Medicare Advantage Dual Eligible Special Needs Plans (D-SNPs) offer the same coverage as Medicare Part A (Inpatient/hospital services) and Part B (outpatient/medical services). They also often provide supplemental coverage meant to help lower income beneficiaries:
● Prescription drug coverage (All D-SNP plans must have prescription drug coverage)
● RoutineVision care, including glasses and contacts
● Routine dental care, including x-rays, exams, and dentures
● Hearing care, including testing and hearing aids
● Wellness programs and gym memberships
● Non-medical services including meal delivery, home air cleaners, and home modifications.
● Some plans may even have monthly allowances for food and/or utility bills
D-SNP plans are not available in all areas. Plan availability varies based on the county that you live in.

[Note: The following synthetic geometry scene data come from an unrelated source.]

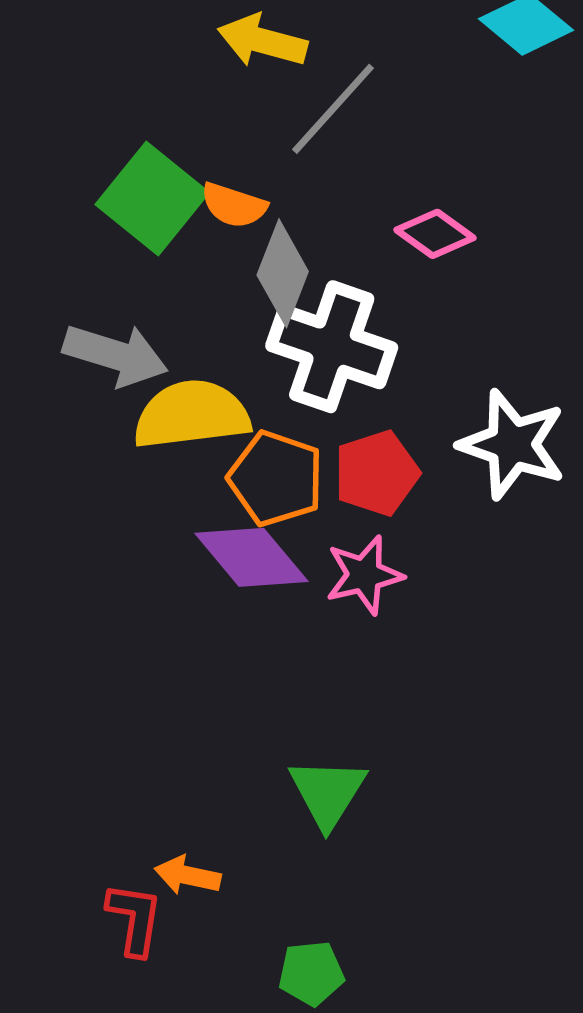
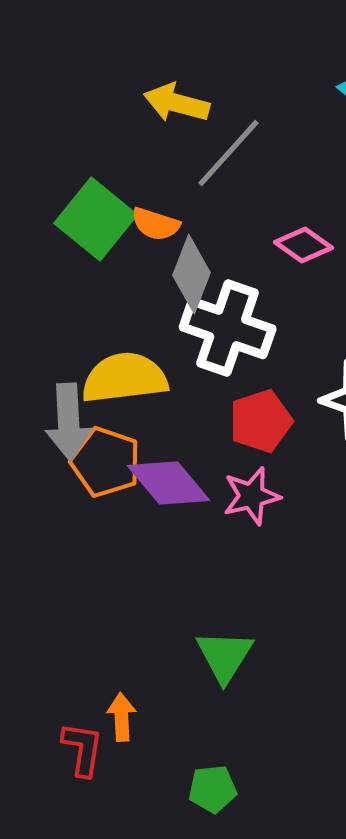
gray arrow: (116, 355) -> (69, 422), moved, turned 70
orange pentagon: (276, 479) -> (106, 462), moved
orange arrow: (188, 875) -> (122, 717), turned 75

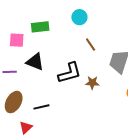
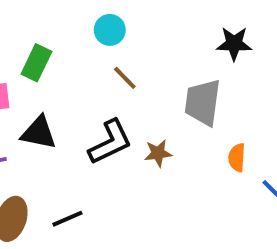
green rectangle: (40, 27) -> (36, 63), turned -48
brown line: (91, 45) -> (125, 78), moved

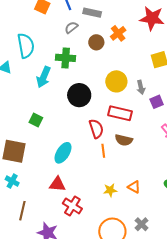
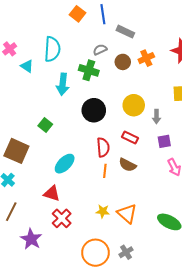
gray semicircle: (71, 27) -> (100, 50), moved
cyan arrow: (44, 77) -> (63, 84), turned -30
purple square: (157, 102) -> (164, 141), moved
red rectangle: (120, 113) -> (130, 138), size x0.7
orange triangle: (134, 187) -> (127, 214), size x1.5

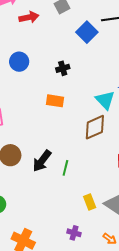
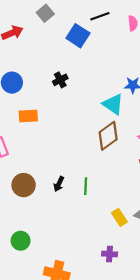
orange rectangle: (55, 101) -> (28, 116), moved
black arrow: (42, 161) -> (59, 184), size x0.6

When Can I Enroll In A Medicare Advantage Dual Eligible Special Needs Plan (D-SNP)
Even though D-SNPs are Medicare Advantage plans, they have no set enrollment period. Individuals eligible for D-SNP qualify for a Special Enrollment Period (SEP) to join or switch S-DNPs. A Special Enrollment Period (SEP) only comes up when there is a qualifying situation or event for it.
Once eligible for a SEP, enrollment in a D-SNP depends on the month you plan to enroll. In the first nine months (first three quarters) of a calendar year, you may enroll once per quarter using the “Dual Eligible” Special Election Period. Your plan will be effective from the first day of the following month.
However, in the fourth calendar quarter, you can only enroll during the Annual Election Period (AEP), which runs from October 15th through December 7th every year. If you’re already enrolled in Original Medicare or another Medicare Advantage plan, you can change to a Medicare Advantage D-SNP plan during the Medicare Open Enrollment Period if you meet the eligibility requirements of the plan. All changes you make during this period will go into effect on January 1st of the following year.